Rational Neural Network Controllers

TL;DR

This paper introduces rational neural network controllers with novel activation functions, enhancing robustness and stability in control systems, especially under uncertainty and adversarial conditions.

Contribution

It proposes a new rational neural network architecture with convex parameters and a method to recover stabilising controllers via Sum of Squares programming.

Findings

Successfully stabilizes controllers for nonlinear plants with noise.

Demonstrates robustness against parametric uncertainties.

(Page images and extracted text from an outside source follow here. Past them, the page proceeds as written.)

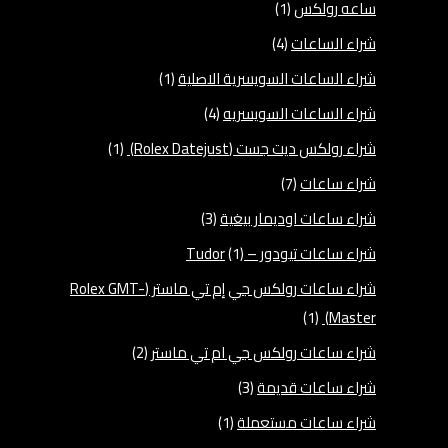
ساعه رولكس
(1)
شراء الساعات
(4)
شراء الساعات السويسرية الاصلية
(1)
شراء الساعات السويسريه
(4)
شراء رولكس ديت جست (Rolex Datejust)
(1)
شراء ساعات
(7)
شراء ساعات اوديمار بيغية
(3)
شراء ساعات تيودور – Tudor
(1)
شراء ساعات رولكس جي إم تي ماستر (Rolex GMT-
(1)
Master)
شراء ساعات رولكس جي ام تي ماستر
(2)
شراء ساعات قديمة
(3)
شراء ساعات مستعملة
(1)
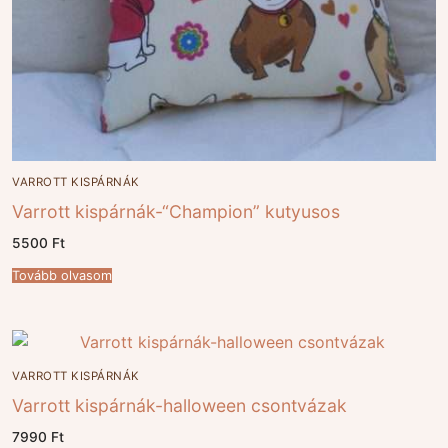
VARROTT KISPÁRNÁK
Varrott kispárnák-“Champion” kutyusos
5500
Ft
Tovább olvasom
VARROTT KISPÁRNÁK
Varrott kispárnák-halloween csontvázak
7990
Ft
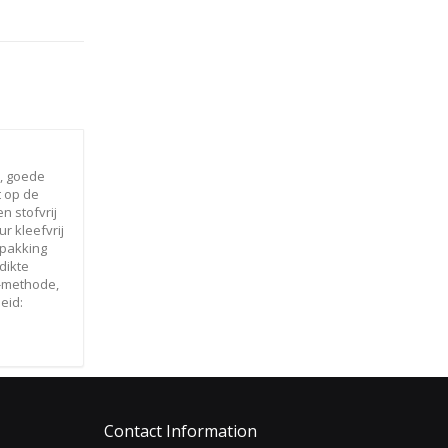
p, goede
t op de
n stofvrij
r kleefvrij
rpakking
dikte
e-methode,
eid:
Contact Information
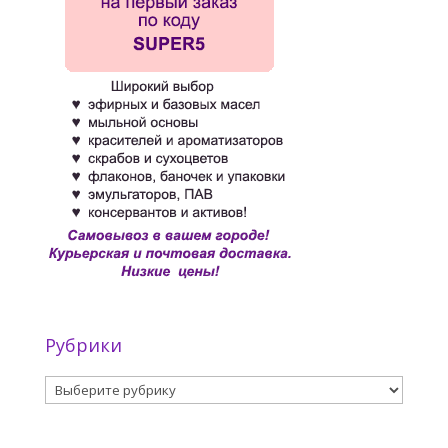
Рубрики
Рубрики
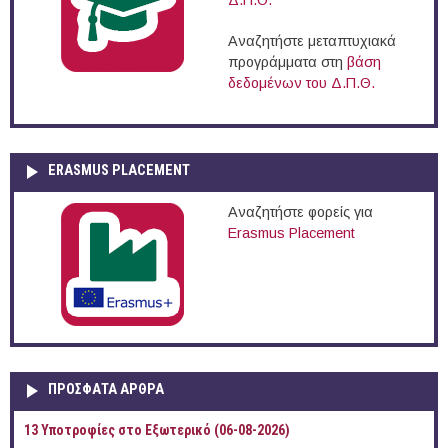
Δ.Π.Θ.
Αναζητήστε μεταπτυχιακά
προγράμματα στη
βάση
δεδομένων του Δ.Π.Θ.
ERASMUS PLACEMENT
Αναζητήστε φορείς για
Erasmus Placement
ΠΡOΣΦΑΤΑ AΡΘΡΑ
13 Υποτροφίες στο Εξωτερικό (06-08-2026)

Provides a novel approach to neural network control design.

Abstract

Neural networks have shown great success in many machine learning related tasks, due to their ability to act as general function approximators. Recent work has demonstrated the effectiveness of neural networks in control systems (known as neural feedback loops), most notably by using a neural network as a controller. However, one of the big challenges of this approach is that neural networks have been shown to be sensitive to adversarial attacks. This means that, unless they are designed properly, they are not an ideal candidate for controllers due to issues with robustness and uncertainty, which are pivotal aspects of control systems. There has been initial work on robustness to both analyse and design dynamical systems with neural network controllers. However, one prominent issue with these methods is that they use existing neural network architectures tailored for traditional machine learning tasks. These structures may not be appropriate for neural network controllers and it is important to consider alternative architectures. This paper considers rational neural networks and presents novel rational activation functions, which can be used effectively in robustness problems for neural feedback loops. Rational activation functions are replaced by a general rational neural network structure, which is convex in the neural network's parameters. A method is proposed to recover a stabilising controller from a Sum of Squares feasibility test. This approach is then applied to a refined rational neural network which is more compatible with Sum of Squares programming. Numerical examples show that this method can successfully recover stabilising rational neural network controllers for neural feedback loops with non-linear plants with noise and parametric uncertainty.